2. FUNDAMENTAÇÃO TEÓRICA

2.2 Tratamento contábil dos derivativos embutidos, compostos e o não

Os normativos contábeis que tratam da contabilização e apresentação de instrumentos financeiros, atualmente em vigor, são: IAS 32, IAS 39 e a IFRS 724, no

tocante à divulgação, dos quais os dois primeiros possuem teor mais relevante para discussão aqui estabelecida. É oportuno destacar que a IFRS 9 entrará em vigor a partir de janeiro de 2018, entretanto, seu atual texto não possui implicações quanto ao registro e evidenciação dos IFH aqui analisados.

Dessa maneira, é importante salientar que, mesmo que os normativos supracitados sejam em partes revogados em um futuro próximo, esse fato em nada invalida a presente tese.
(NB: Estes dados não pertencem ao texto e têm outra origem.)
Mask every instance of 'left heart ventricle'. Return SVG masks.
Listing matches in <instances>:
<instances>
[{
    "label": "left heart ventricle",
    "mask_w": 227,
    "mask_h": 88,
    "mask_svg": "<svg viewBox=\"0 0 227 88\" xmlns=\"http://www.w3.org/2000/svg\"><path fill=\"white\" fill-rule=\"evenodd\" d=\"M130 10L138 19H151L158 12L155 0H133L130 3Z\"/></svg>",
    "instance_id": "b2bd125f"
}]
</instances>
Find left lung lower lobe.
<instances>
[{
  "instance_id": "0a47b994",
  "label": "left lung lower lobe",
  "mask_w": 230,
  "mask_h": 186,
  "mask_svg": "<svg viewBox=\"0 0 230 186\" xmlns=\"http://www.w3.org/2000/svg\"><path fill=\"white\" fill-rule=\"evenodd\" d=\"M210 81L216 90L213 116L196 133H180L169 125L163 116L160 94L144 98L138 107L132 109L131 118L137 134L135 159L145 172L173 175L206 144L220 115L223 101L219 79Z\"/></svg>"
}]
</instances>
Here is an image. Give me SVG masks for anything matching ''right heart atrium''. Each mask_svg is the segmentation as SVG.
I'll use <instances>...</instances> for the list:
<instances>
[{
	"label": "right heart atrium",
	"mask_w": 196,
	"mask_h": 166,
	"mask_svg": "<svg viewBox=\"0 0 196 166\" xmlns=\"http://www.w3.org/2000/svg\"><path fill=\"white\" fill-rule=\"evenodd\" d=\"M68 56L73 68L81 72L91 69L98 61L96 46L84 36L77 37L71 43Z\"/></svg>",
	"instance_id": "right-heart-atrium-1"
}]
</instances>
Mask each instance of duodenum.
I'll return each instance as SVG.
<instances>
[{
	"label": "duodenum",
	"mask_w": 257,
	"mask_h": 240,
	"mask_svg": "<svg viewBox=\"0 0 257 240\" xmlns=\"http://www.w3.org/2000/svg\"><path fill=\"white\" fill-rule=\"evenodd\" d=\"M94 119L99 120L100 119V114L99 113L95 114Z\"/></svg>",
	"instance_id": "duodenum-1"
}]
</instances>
Igualmente é necessário compreender as definições contábeis acerca dessa modalidade de contratos, pois grande parte dos ruídos comunicacionais entre estruturados de operações e agentes ligados à emanação das demonstrações financeiras pode ser atribuída ao deficiente entendimento de tal abordagem.
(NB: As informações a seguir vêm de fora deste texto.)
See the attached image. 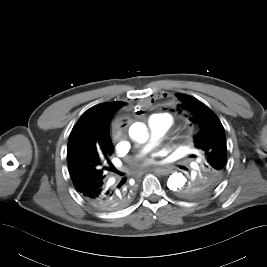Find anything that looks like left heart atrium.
<instances>
[{"label": "left heart atrium", "mask_w": 267, "mask_h": 267, "mask_svg": "<svg viewBox=\"0 0 267 267\" xmlns=\"http://www.w3.org/2000/svg\"><path fill=\"white\" fill-rule=\"evenodd\" d=\"M151 162V160H146V162H145V164L144 165H147V164H149Z\"/></svg>", "instance_id": "left-heart-atrium-1"}]
</instances>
Compete ressaltar ainda que as discussões presentes nesta seção estão focadas na identificação de critérios que satisfaçam o reconhecimento contábil dos híbridos, seja como passivo ou patrimônio líquido. Questões também relevantes, como a metrificação do valor justo de títulos dessa natureza, não compõem o objeto focal dessa tese e por essa razão não foram mencionados nas explanações seguintes.

Segundo a PwC (2012, p. 7001)25:

24 Tais normas contábeis foram traduzidas pelo Comitê de Pronunciamentos Contábeis sob a terminologia de

CPC 38 – IAS 39, CPC 39 – IAS 32 e CPC 40 – IFRS 7.

25 “IAS 32 ‘Financial instruments: presentation’, contains the principles for distinguishing between liabilities

and equity issued by an entity. The substance of the contractual arrangement of a financial instrument, rather than its legal form, governs its classification. The overriding criterion is that if an entity does not have an unconditional right to avoid delivering cash or another financial asset to settle a contractual obligation, the contract is not an equity instrument”.

IAS 32, ‘Instrumentos financeiros: apresentação’, contém os princípios para distinção entre passivos e patrimônio líquido emitidos por uma entidade. A substância do arranjo contratual de um instrumento financeiro, mais do que sua forma legal, governa esta classificação. O critério primordial é que se uma entidade não tiver um direito incondicional de evitar a entrega de caixa ou outro ativo financeiro para liquidar uma obrigação contratual, o contrato não é um instrumento patrimonial.

Novamente recorre-se à definição formal do que vem a ser um passivo, ou seja, uma transação a qual se espera liquidação. É interessante notar que a Figura 1 expressa uma vasta possibilidade de se criar instrumentos híbridos, todavia, uma vez que se estabeleça para esses contratos a condição inequívoca de entrega de caixa ou outro ativo financeiro, se estará por definir a sua natureza de título de dívida, isto é, a sua natureza de passivo.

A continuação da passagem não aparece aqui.